_Exercise_
Two lines in the data below mark the range: the one with "Droit à la non-discrimination" and the one with "ontwateringszeef nodig heeft, bij". Return both, along with every line between them, exactly.

_Supplied material_
============================================================

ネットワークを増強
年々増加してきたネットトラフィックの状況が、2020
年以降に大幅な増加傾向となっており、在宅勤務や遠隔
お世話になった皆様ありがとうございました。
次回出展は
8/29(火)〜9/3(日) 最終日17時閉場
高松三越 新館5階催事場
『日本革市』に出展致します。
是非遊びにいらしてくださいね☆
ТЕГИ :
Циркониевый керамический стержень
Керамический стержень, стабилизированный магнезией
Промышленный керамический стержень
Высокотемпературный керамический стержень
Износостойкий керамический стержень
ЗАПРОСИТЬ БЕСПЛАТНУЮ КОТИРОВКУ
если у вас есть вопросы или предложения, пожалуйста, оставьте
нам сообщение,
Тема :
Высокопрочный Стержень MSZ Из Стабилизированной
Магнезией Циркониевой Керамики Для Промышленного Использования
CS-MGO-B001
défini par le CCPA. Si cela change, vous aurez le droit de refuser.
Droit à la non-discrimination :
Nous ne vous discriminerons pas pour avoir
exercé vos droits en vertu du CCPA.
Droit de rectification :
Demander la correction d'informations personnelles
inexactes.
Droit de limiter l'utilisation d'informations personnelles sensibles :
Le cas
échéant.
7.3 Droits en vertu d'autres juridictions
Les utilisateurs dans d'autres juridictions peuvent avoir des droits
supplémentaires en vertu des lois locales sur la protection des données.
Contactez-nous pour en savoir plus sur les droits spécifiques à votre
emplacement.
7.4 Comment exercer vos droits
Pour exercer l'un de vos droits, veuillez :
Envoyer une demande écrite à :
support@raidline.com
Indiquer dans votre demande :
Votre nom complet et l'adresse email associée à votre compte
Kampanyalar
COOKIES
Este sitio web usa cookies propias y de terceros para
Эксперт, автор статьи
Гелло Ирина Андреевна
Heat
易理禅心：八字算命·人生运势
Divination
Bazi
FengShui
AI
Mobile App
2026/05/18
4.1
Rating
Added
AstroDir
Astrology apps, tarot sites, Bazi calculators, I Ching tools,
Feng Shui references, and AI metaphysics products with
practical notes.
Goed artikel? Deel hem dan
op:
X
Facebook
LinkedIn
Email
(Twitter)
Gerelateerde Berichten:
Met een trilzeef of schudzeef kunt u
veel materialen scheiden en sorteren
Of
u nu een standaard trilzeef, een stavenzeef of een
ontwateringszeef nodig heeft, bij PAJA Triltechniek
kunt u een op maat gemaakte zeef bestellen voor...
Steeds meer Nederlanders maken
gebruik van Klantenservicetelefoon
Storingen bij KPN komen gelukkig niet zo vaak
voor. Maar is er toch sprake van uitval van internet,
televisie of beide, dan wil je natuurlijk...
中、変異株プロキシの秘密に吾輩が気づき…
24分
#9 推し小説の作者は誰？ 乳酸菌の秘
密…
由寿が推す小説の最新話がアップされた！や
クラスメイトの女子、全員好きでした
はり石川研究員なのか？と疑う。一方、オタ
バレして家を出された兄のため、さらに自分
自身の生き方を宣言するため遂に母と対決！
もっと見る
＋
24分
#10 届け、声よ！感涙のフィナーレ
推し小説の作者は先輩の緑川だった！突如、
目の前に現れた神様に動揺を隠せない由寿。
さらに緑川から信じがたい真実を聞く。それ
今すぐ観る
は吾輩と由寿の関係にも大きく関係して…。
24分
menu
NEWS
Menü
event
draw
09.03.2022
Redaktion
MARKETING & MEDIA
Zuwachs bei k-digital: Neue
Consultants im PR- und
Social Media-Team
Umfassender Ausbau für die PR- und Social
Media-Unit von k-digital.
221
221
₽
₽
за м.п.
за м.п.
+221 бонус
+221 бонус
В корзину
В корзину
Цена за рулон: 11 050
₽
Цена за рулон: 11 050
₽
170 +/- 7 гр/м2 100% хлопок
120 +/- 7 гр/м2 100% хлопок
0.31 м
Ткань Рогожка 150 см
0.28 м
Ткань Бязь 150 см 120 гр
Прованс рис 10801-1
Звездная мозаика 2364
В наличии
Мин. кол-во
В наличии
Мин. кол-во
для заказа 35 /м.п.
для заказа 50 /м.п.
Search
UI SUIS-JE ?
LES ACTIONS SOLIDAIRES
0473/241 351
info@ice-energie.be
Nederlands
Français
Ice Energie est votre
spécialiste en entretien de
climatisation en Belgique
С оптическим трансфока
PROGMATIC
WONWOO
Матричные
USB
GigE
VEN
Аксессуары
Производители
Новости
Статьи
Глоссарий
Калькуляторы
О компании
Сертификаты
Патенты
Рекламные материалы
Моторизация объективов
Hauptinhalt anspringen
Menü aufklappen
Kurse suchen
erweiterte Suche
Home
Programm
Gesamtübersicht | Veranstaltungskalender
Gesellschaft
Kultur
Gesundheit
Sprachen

============================================================

_Exercise output_
Droit à la non-discrimination :
Nous ne vous discriminerons pas pour avoir
exercé vos droits en vertu du CCPA.
Droit de rectification :
Demander la correction d'informations personnelles
inexactes.
Droit de limiter l'utilisation d'informations personnelles sensibles :
Le cas
échéant.
7.3 Droits en vertu d'autres juridictions
Les utilisateurs dans d'autres juridictions peuvent avoir des droits
supplémentaires en vertu des lois locales sur la protection des données.
Contactez-nous pour en savoir plus sur les droits spécifiques à votre
emplacement.
7.4 Comment exercer vos droits
Pour exercer l'un de vos droits, veuillez :
Envoyer une demande écrite à :
support@raidline.com
Indiquer dans votre demande :
Votre nom complet et l'adresse email associée à votre compte
Kampanyalar
COOKIES
Este sitio web usa cookies propias y de terceros para
Эксперт, автор статьи
Гелло Ирина Андреевна
Heat
易理禅心：八字算命·人生运势
Divination
Bazi
FengShui
AI
Mobile App
2026/05/18
4.1
Rating
Added
AstroDir
Astrology apps, tarot sites, Bazi calculators, I Ching tools,
Feng Shui references, and AI metaphysics products with
practical notes.
Goed artikel? Deel hem dan
op:
X
Facebook
LinkedIn
Email
(Twitter)
Gerelateerde Berichten:
Met een trilzeef of schudzeef kunt u
veel materialen scheiden en sorteren
Of
u nu een standaard trilzeef, een stavenzeef of een
ontwateringszeef nodig heeft, bij PAJA Triltechniek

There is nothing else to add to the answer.